We often come across with a argument in linear algebra to prove that geometric multiplicity of the Perron eigenvalue is $1$ in proof of Perron's Theorem:
Suppose $ψ$ is the positive eigenvector of $ρ(A)$ and $ψ_0$ is a linearly independent eigenvector of the eigenvalue $ρ(A)$. We can assume that $ψ_0$ is real; otherwise we take real and imaginary parts, and the parts are still eigenvectors, because $A$ and $ρ(A)$ are real. One of them must be linearly independent of $ψ$. Let $c > 0$ be chosen so that $ψ − cψ_0$ is nonnegative and at least one entry is zero. It is not the zero vector, because $ψ, ψ_0$ are linearly independent.

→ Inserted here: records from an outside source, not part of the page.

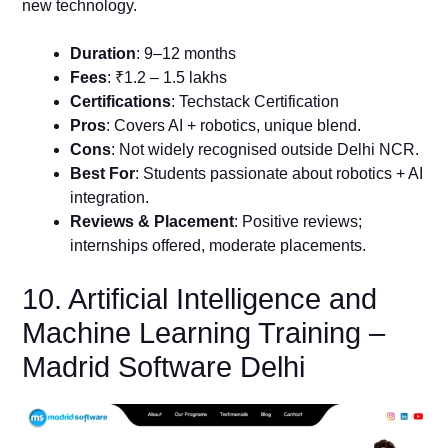
new technology.
Duration
: 9–12 months
Fees
: ₹1.2 – 1.5 lakhs
Certifications
: Techstack Certification
Pros
: Covers AI + robotics, unique blend.
Cons
: Not widely recognised outside Delhi NCR.
Best For
: Students passionate about robotics + AI
integration.
Reviews & Placement
: Positive reviews;
internships offered, moderate placements.
10. Artificial Intelligence and
Machine Learning Training –
Madrid Software Delhi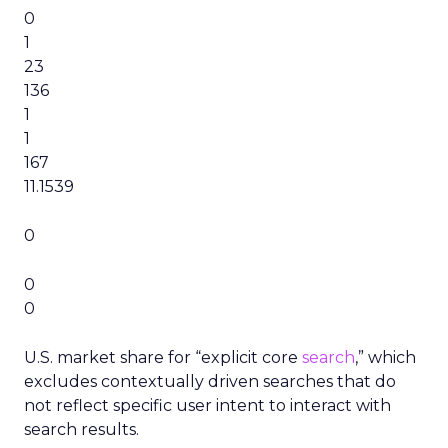
0
1
23
136
1
1
167
11.1539
0
0
0
U.S. market share for “explicit core
search
,” which
excludes contextually driven searches that do
not reflect specific user intent to interact with
search results.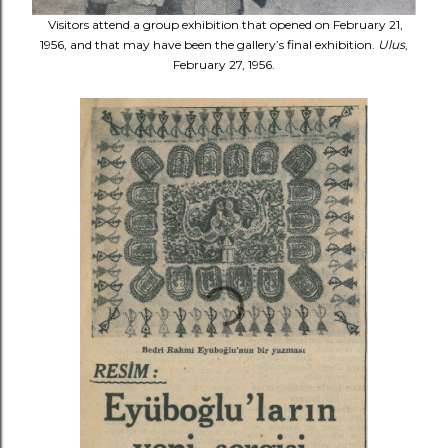
Visitors attend a group exhibition that opened on February 21,
1956, and that may have been the gallery’s final exhibition.
Ulus
,
February 27, 1956.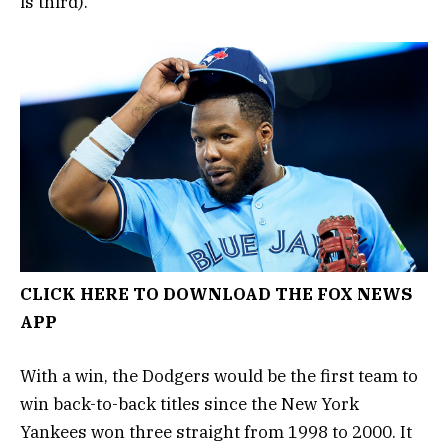
is third).
CLICK HERE TO DOWNLOAD THE FOX NEWS
APP
With a win, the Dodgers would be the first team to
win back-to-back titles since the New York
Yankees won three straight from 1998 to 2000. It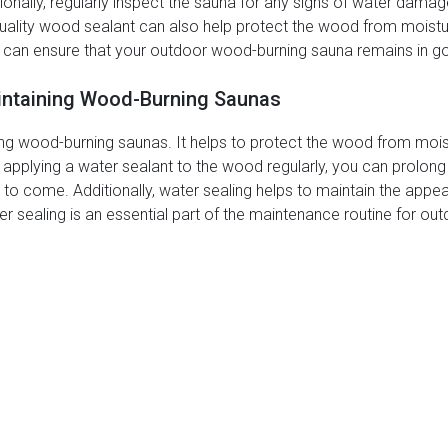
tionally, regularly inspect the sauna for any signs of water dam
uality wood sealant can also help protect the wood from moistur
 can ensure that your outdoor wood-burning sauna remains in g
aintaining Wood-Burning Saunas
ining wood-burning saunas. It helps to protect the wood from mois
y applying a water sealant to the wood regularly, you can prolong
s to come. Additionally, water sealing helps to maintain the appe
ter sealing is an essential part of the maintenance routine for 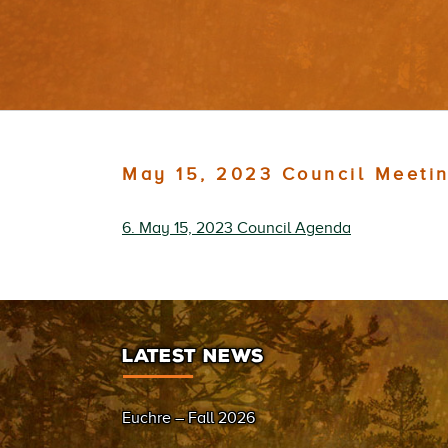
May 15, 2023 Council Meeti
6. May 15, 2023 Council Agenda
LATEST NEWS
Euchre – Fall 2026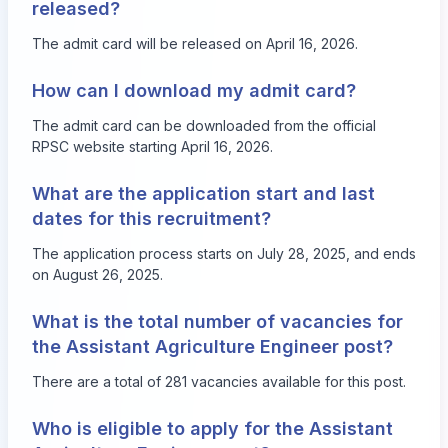
released?
The admit card will be released on April 16, 2026.
How can I download my admit card?
The admit card can be downloaded from the official
RPSC website starting April 16, 2026.
What are the application start and last
dates for this recruitment?
The application process starts on July 28, 2025, and ends
on August 26, 2025.
What is the total number of vacancies for
the Assistant Agriculture Engineer post?
There are a total of 281 vacancies available for this post.
Who is eligible to apply for the Assistant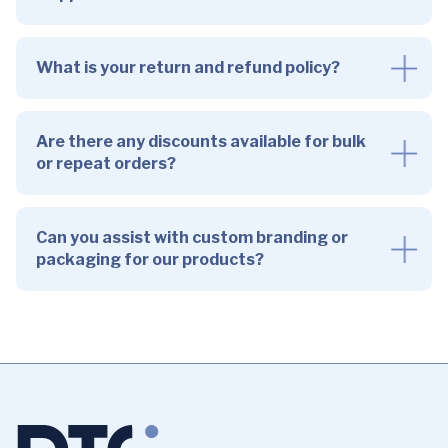
What is your return and refund policy?
Are there any discounts available for bulk
or repeat orders?
Can you assist with custom branding or
packaging for our products?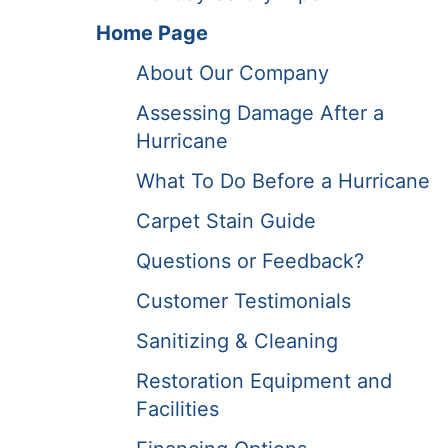
Home Page
About Our Company
Assessing Damage After a
Hurricane
What To Do Before a Hurricane
Carpet Stain Guide
Questions or Feedback?
Customer Testimonials
Sanitizing & Cleaning
Restoration Equipment and
Facilities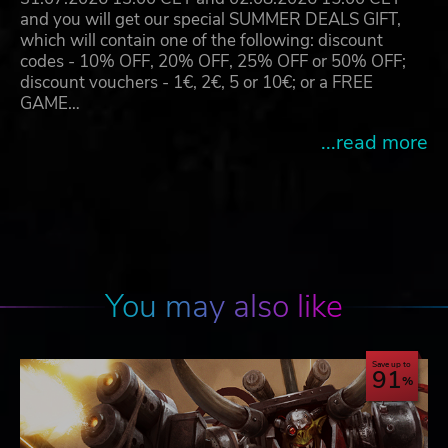
and you will get our special SUMMER DEALS GIFT,
which will contain one of the following: discount
codes - 10% OFF, 20% OFF, 25% OFF or 50% OFF;
discount vouchers - 1€, 2€, 5 or 10€; or a FREE
GAME…
...read more
You may also like
Save up to
91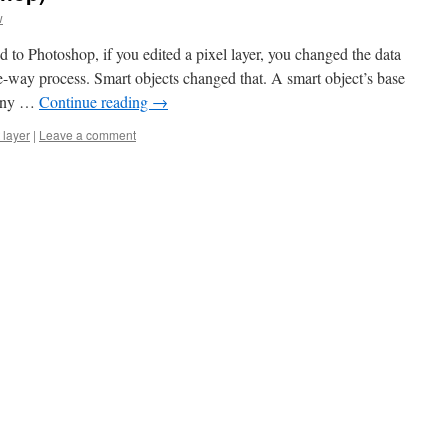
w
 to Photoshop, if you edited a pixel layer, you changed the data
ne-way process. Smart objects changed that. A smart object’s base
 Any …
Continue reading
→
 layer
|
Leave a comment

But nowhere I found the method how to choose $c > 0$ o that $ψ − cψ_0$ is nonnegative and at least one entry is zero.
How can we choose such a $c$?
Without loss of generality, assume $\psi_0$ has at least one positive entry (else replace $\psi_0$ with $-\psi_0$). Let $I$ be the set of indices $i$ such that the $i$th entry of $\psi_0$ is positive. Let $c$ be the minimum of all the ratios $\psi_i / (\psi_0)_i$ for $i \in I$ (here $\psi_i$ denotes the $i$th entry of $\psi$, and similarly for $(\psi_0)_i$). It is easy to check that this $c$ satisfies the required conditions.